Surat bernomor 81/KHE/VII/2025 dari Kantor Hukum ETOS atas nama Mardun, S.H., CTA melaporkan dugaan maladministrasi brutal oleh pihak SMA Negeri 15 Pekanbaru yang menahan rapor dan memaksa orang tua menandatangani “surat pernyataan” hanya karena anak dianggap “naik percobaan”.
Ironis, Kepala Dinas Pendidikan Provinsi Riau Erisman Yahya yang seharusnya menjadi pelindung hak pendidikan anak, justru bungkam seribu bahasa. Tidak ada klarifikasi, tidak ada investigasi, tidak ada tindakan korektif. Erisman seolah lebih nyaman bersembunyi di balik meja birokrasi ketimbang membela hak anak didik di Riau.

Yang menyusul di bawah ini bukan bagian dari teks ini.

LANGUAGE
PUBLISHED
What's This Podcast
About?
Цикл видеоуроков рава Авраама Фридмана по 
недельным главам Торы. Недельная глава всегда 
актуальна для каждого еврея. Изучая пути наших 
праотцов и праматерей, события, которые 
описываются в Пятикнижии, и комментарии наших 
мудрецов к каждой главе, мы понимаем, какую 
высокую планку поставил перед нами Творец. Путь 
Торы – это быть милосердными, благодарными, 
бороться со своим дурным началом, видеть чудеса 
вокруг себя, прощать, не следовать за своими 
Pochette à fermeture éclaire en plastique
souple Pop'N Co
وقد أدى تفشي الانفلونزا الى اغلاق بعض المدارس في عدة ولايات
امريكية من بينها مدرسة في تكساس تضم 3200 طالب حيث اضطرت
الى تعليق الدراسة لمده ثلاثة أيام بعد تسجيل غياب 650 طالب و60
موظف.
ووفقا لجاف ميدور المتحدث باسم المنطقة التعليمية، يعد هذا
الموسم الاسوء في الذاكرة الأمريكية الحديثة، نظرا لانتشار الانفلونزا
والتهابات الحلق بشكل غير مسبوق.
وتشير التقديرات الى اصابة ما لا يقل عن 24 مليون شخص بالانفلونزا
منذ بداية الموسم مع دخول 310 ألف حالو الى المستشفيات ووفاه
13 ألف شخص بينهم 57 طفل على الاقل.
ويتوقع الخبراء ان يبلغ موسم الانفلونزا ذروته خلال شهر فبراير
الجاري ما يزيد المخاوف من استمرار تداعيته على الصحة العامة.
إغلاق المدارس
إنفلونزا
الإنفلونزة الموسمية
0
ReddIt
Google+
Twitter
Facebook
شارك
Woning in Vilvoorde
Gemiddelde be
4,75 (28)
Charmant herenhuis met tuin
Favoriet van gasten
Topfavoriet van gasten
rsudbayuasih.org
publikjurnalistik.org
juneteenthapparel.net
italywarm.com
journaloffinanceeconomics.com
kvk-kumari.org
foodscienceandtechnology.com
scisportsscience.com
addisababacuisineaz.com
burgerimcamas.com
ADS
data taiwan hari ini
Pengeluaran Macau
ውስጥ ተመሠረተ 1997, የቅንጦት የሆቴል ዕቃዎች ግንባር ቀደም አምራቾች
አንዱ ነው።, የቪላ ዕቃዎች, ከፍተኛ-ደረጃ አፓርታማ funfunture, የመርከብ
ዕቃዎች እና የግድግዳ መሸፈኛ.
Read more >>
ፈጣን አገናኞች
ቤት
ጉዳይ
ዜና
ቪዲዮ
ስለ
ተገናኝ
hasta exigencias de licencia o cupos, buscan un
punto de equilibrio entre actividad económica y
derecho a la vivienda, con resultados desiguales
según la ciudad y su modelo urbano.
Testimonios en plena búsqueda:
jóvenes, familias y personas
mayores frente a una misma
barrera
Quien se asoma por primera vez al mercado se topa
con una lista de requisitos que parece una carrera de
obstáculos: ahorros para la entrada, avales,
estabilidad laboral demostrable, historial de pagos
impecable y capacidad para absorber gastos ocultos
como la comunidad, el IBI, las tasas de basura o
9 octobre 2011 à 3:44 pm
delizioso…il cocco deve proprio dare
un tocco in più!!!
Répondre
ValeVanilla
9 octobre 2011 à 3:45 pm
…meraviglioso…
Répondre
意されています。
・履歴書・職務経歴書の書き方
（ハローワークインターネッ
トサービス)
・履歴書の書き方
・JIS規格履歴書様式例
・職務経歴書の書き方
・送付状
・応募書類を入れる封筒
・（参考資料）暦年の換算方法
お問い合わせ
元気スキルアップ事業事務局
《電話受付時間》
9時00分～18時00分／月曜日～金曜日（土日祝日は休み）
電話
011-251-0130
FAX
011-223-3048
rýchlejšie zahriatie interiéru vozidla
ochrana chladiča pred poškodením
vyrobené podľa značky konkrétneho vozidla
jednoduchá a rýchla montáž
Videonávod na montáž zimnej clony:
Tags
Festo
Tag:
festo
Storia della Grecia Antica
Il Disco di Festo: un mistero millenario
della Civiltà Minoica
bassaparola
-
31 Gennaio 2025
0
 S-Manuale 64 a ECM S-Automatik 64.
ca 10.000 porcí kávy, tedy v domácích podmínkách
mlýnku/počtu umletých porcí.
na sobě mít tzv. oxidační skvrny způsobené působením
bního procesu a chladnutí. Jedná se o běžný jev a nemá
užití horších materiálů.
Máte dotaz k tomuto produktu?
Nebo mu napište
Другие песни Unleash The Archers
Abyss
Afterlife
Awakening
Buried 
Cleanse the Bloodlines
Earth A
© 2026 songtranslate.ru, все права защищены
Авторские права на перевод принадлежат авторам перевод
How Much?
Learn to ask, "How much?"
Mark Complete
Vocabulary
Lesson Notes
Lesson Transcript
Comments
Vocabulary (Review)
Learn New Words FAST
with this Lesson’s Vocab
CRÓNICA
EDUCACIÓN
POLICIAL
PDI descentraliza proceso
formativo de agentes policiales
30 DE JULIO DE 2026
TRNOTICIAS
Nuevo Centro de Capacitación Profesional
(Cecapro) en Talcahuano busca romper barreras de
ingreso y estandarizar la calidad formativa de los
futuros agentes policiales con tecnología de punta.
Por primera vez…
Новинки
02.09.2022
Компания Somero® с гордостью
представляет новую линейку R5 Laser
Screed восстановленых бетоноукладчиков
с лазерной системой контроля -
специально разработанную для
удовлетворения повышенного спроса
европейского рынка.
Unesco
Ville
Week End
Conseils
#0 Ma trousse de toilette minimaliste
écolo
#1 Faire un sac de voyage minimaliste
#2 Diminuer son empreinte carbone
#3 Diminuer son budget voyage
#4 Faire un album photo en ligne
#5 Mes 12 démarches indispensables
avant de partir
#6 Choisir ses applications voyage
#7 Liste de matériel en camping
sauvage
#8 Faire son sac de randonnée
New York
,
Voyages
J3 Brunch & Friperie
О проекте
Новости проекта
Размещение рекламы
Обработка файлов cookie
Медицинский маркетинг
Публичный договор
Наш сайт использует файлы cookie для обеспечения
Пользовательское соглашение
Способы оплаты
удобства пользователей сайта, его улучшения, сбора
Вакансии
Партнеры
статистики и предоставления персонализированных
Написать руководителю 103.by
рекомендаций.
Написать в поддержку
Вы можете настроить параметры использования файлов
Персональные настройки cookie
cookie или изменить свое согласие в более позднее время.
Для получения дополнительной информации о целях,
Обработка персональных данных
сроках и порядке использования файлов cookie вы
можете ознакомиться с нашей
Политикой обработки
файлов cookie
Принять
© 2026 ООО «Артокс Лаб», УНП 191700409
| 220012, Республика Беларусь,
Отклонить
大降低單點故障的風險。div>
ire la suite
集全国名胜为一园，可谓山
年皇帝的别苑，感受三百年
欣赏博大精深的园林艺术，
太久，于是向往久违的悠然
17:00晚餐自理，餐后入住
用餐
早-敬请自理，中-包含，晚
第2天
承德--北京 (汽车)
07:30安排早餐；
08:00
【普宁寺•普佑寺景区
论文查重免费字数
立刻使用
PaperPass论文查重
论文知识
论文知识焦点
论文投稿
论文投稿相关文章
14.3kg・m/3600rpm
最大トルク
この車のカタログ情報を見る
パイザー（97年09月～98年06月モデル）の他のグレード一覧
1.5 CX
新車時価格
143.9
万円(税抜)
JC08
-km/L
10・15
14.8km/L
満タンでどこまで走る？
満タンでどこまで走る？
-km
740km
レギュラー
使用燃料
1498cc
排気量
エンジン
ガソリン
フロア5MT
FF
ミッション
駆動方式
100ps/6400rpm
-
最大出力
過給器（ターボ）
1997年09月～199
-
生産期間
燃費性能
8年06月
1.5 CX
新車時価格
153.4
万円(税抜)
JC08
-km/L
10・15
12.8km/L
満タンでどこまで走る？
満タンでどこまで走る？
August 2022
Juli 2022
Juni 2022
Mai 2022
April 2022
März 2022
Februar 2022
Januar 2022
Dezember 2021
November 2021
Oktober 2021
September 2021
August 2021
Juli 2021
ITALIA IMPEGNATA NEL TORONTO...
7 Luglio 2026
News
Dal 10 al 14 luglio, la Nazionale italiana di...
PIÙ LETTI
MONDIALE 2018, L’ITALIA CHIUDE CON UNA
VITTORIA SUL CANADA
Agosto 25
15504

Lebih mengecewakan lagi, Ketua Ombudsman RI Perwakilan Riau Bambang Pratama, yang punya mandat langsung dari undang-undang untuk menangani dugaan maladministrasi, justru ikut membisu, bahkan setelah dikonfirmasi oleh media. Apakah tupoksi lembaga ini hanya formalitas belaka?
Pertanyaannya: apa gunanya institusi jika diam saat warga meminta perlindungan hukum? Apa artinya Dinas Pendidikan dan Ombudsman jika ketika anak bangsa diperlakukan semena-mena oleh sekolah, mereka malah menutup mata?
Sikap abai dan pasif dari dua pejabat publik ini bukan sekadar kelalaian, tapi bisa disebut sebagai pengkhianatan terhadap amanah undang-undang dan rakyat. Jangan sampai rakyat menilai bahwa jabatan mereka hanya simbol tanpa makna.
Rakyat sudah bosan dengan birokrasi yang lamban, lembaga yang mandul, dan pemimpin yang hanya aktif saat pencitraan. Jika Kepala Dinas Pendidikan dan Ombudsman tidak berani membela hak anak, maka publik berhak bertanya: siapa yang mereka bela sebenarnya.(ef)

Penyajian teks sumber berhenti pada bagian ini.